Because want to introduce some unexpected influences and ideas into my intellectual and academic work. I want to unsettle the overly domesticated, often hermetic thinking that comes with academic specialization. I want to introduce a “mutational vector” into my scholarly and intellectual work....
Because I want a chance to branch into new areas of specialization...
Because I want to find out how much of my scholarly work is usefully translatable into a wider public conversation.
Because I want to model for myself and others how we should all behave within an idealized democratic public sphere .... how to behave responsibly but also generatively
I don’t generally like to talk about my everyday life or feelings in the blog....why would anyone care? ... Too much information! Too much information! Keep the fleshworld out of my pure cyberworld, man.
It’s all about the formation of a double consciousness, the productive disconnect of an interior, inexpressive self from a speaking self .... I believe in a kind of decorum and formality in the public sphere; I believe in the public sphere as a democratic and thus somewhat impersonal ideal, the meaningful incarnation and structural guarantee of freedom all at once.
from Let Us Entertain You:
there are some problems with the evolving norms of interblog writing and commentary. All weblogs tend over time to create small communities of readers, some of them active commenters, some just lurkers. As those communities evolve, they tend towards stronger and stronger feedback loops of sentiment and opinion that in turn often shapes what is said in the main body of any weblog. This is good in some ways .... It is bad in other ways. I know I’ve given up on participating in the comments at several academic blogs where I feel the main author isn’t really interested in discussion and where the loyalist commenters are likely to abuse anyone that they see as being a critic of the author. It feels too much like being a party-crasher.
The real problem, however, is ... an accelerating disincentive to be honest, to disclose, to take risks in what we post, for fear that we will end up fodder at someone else’s blog where we actually care about what that audience thinks ....

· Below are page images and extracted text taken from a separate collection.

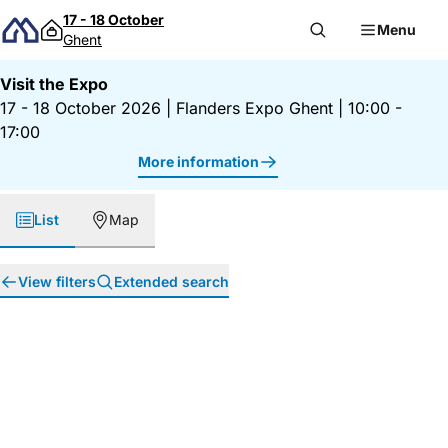
Skip to content
17 - 18 October
Menu
Ghent
Visit the Expo
17 - 18 October 2026
|
Flanders Expo Ghent
|
10:00 -
17:00
More information
List
Map
View filters
Extended search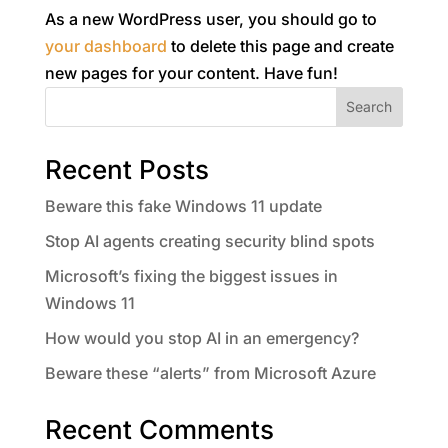
As a new WordPress user, you should go to
your dashboard
to delete this page and create
new pages for your content. Have fun!
Search
Recent Posts
Beware this fake Windows 11 update
Stop AI agents creating security blind spots
Microsoft’s fixing the biggest issues in
Windows 11
How would you stop AI in an emergency?
Beware these “alerts” from Microsoft Azure
Recent Comments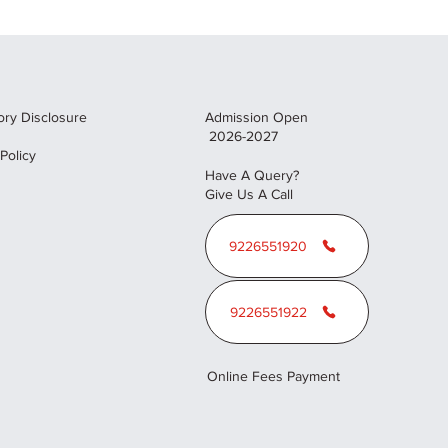
ry Disclosure
Admission Open
2026-2027
 Policy
Have A Query?
Give Us A Call
9226551920
9226551922
Online Fees Payment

Blogging as a whole depends upon honesty and it depends on people being willing to create content that interests the rest of us as readers. If the scale starts to tip to the point where bloggers in general start to find it to be more trouble than it’s worth to start original conversations, to provide raw material, to disclose selectively, to host a salon, then the form as a whole will go fallow, leaving behind a desert of sanitized public-relations promotions and crumb-feeding from the table of the mainstream media.
One story is enough:
Meaning-making is always a comparative act. Still, there’s a common impulse to very quickly fit a local or individual narrative neatly into some larger issue, and in so doing move beyond the unsettling contradictions that any closely-examined life will inevitably reveal. So it’s been with the story of Amy Bishop ... Amy Bishop seems to me for the moment to explain primarily herself .... In every story she is being made to carry or exemplify, she’s the completely idiosyncratic exception.
Cultural and historical literacy enriches your rhetorical and interpersonal skills. It helps you imagine other people, which is the key to so very much in life: to love well, to raise children well, to live in community well, to self-develop, to choose when and how to fight for yourself and your beliefs ....
The knowledge at the core of [Niebuhr’s “Serenity Prayer”] is fundamentally a knowledge of history, social structure and cultural contingency. What cannot be changed, what can be, and the difference .... But we can’t convince others unless we consciously teach to those terms, without trying to control or dictate the end results of how our students will work out that equation in life and work.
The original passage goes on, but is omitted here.